Tatum therefore had to settle for helping his Matador teammates Savanna Lawson, Kailey Centers and Zandria Ortiz to achieve a record in the 4 × 100 relay in 47.98 seconds, 0.01 seconds ahead of finalist Alamogordo and 0 , 08 seconds on the Sandia brand in 2019 which also featured Tatoum.

Tatum, took the girls’ honors with 19 points to help the Matadors take third place in the overall standings with 51 points, two behind runner-up La Cueva, and closed a big deficit on her final leg.

“I just thought I believed in myself. Hope I can do it and I just ran, ”she said with a chuckle.

University of New Mexico football player Wysong, who lost his long jump record attempt, also narrowly missed one in 100. His time of 10.55 seconds would have supplanted the mark of 10, 64 by Daniel Feltman in 2002, but again the wind was just a little too strong.

Wysong, however, joined teammates Koen Biggs, Evan Wysong and David Murphy to set a 4 × 100 record of 41.88, breaking the Storm’s 2019 record of 42.03.

He finished with 26½ points for the best point for boys.

“We’ve been preparing all week and all year, and we’ve all had good times,” Wysong said of the relay. “We worked hard every day in training, and it all worked out (Saturday). We had our best time.

As for the long jump, that was just one of those things, he said.

“I know Brad, the guy who won. I’m happy for him, ”Wysong said. “I did my best. I showed up when I had to, but he was the best jumper (Saturday). Nothing to hang my head on.

The head-to-head competition was fun, Thomas said.

“It was exciting,” he said. “I was running from the long jump to the high jump and when I came back to the long jump Luke Wysong had just set the state record of 23-3, and I had two jumps left to chase it. I started to clap, the heart raced and pulled out a good one. The rest is history.

Thomas’ mark was 23-4¼.

As for the team competitions, the boys from Cleveland finished with 132 points, well ahead of finalist La Cueva at 71½ and Rio Rancho at 68.

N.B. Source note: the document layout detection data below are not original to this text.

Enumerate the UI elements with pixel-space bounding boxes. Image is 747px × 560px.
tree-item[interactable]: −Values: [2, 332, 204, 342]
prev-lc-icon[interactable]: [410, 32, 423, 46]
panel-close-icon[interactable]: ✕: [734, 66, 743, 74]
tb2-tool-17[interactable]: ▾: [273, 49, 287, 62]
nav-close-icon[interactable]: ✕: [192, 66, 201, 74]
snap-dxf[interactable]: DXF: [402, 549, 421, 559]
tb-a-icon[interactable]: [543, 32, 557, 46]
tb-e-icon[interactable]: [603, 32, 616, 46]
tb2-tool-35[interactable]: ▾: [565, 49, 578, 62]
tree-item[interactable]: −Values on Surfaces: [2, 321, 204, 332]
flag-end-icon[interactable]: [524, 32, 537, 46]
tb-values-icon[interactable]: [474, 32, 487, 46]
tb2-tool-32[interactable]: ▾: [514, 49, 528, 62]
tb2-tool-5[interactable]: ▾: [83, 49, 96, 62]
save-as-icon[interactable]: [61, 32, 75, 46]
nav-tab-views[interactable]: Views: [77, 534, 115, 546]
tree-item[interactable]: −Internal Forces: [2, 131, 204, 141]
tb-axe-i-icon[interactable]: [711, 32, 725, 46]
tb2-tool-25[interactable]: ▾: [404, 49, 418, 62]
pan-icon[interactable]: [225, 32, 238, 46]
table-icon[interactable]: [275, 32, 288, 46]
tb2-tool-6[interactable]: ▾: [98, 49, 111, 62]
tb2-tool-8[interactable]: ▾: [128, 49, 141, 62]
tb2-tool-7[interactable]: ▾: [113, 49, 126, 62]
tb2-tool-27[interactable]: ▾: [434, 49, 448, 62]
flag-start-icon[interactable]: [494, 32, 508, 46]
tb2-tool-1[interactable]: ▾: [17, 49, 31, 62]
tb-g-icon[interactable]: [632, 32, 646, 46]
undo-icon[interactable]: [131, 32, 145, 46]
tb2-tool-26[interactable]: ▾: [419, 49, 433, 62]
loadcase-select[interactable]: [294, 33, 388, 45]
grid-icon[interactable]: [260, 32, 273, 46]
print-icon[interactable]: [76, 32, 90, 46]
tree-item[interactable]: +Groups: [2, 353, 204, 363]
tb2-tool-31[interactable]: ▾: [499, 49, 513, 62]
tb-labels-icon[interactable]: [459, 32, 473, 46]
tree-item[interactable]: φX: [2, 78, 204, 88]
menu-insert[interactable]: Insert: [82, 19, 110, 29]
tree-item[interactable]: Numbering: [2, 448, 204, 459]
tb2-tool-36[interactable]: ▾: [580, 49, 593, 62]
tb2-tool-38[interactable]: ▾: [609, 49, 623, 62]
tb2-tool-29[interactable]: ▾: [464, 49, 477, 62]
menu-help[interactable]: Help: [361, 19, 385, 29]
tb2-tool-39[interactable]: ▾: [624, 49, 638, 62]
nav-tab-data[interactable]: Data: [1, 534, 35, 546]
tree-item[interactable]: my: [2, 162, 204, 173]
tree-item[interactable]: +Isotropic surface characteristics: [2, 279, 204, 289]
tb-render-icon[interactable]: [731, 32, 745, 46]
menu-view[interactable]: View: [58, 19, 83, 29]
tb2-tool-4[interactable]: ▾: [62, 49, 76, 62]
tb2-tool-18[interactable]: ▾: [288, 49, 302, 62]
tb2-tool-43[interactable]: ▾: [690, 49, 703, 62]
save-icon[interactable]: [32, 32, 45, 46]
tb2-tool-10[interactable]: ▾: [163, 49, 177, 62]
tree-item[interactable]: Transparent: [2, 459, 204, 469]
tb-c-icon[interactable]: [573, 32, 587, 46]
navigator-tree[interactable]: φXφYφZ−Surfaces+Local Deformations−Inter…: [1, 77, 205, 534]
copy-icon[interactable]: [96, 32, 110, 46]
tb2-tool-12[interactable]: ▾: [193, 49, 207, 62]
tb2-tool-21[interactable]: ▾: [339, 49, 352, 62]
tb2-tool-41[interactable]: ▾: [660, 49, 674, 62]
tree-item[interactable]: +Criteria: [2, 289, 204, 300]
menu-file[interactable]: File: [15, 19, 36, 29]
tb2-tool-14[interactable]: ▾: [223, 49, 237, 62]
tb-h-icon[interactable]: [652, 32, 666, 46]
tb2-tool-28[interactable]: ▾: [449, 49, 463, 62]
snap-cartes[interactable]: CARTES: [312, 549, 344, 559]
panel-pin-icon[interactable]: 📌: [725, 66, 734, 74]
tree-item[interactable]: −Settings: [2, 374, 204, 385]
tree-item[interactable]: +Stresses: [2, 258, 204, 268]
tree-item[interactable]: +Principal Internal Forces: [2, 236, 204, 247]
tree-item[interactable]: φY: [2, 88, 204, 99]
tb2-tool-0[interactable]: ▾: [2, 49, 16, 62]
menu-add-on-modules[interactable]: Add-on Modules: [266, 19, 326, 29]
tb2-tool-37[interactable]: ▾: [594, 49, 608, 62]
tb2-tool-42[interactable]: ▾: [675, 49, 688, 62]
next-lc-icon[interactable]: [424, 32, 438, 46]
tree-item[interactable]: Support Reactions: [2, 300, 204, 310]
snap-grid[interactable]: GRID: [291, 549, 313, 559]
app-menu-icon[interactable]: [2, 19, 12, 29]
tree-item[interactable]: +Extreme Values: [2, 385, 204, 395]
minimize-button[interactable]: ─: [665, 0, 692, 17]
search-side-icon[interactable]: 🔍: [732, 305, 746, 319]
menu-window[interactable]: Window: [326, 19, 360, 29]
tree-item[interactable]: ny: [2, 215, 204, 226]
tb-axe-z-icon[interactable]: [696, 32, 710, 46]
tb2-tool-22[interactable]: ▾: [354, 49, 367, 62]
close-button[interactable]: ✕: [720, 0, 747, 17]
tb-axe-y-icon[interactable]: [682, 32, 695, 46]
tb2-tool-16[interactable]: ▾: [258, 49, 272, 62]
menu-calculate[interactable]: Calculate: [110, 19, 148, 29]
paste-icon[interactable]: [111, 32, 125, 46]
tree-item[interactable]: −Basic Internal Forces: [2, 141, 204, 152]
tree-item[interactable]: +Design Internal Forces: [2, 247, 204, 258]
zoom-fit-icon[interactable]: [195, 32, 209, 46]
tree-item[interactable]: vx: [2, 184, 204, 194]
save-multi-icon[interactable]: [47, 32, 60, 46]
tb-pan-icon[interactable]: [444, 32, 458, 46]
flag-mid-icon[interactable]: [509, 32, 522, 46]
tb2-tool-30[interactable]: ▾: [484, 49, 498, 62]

It was the Storm’s fifth consecutive championship and eight of nine, but this one just might be a bit special, coach Kenny Henry said.

“We were hoping our guys understood how much they meant to us to have to stay motivated for that long,” he said. “Our seniors, literally, were done with school seven weeks ago. Some of them had to postpone their schooling (college). Some of them are already supposed to show up to school and they had to make plans to be here and therefore the fact that they were all willing to do it – and some of them could very easily have said: “I got out of here. ‘ The fact that they were ready to do it will always stay in my mind that they made that commitment to our team. ”

Alamogordo’s victory in the girls’ category was the first since 2017 and the fourth overall.

“Everyone is feeling that and with the past 16 months it’s hard to describe right now, but seeing the looks on the girls’ faces right now is priceless,” said the coach of Alamogordo Jason Atkinson. “And to finish their year and the seniors, to finish it this way after what they all went through last year, that is priceless. I don’t think you can put it into words.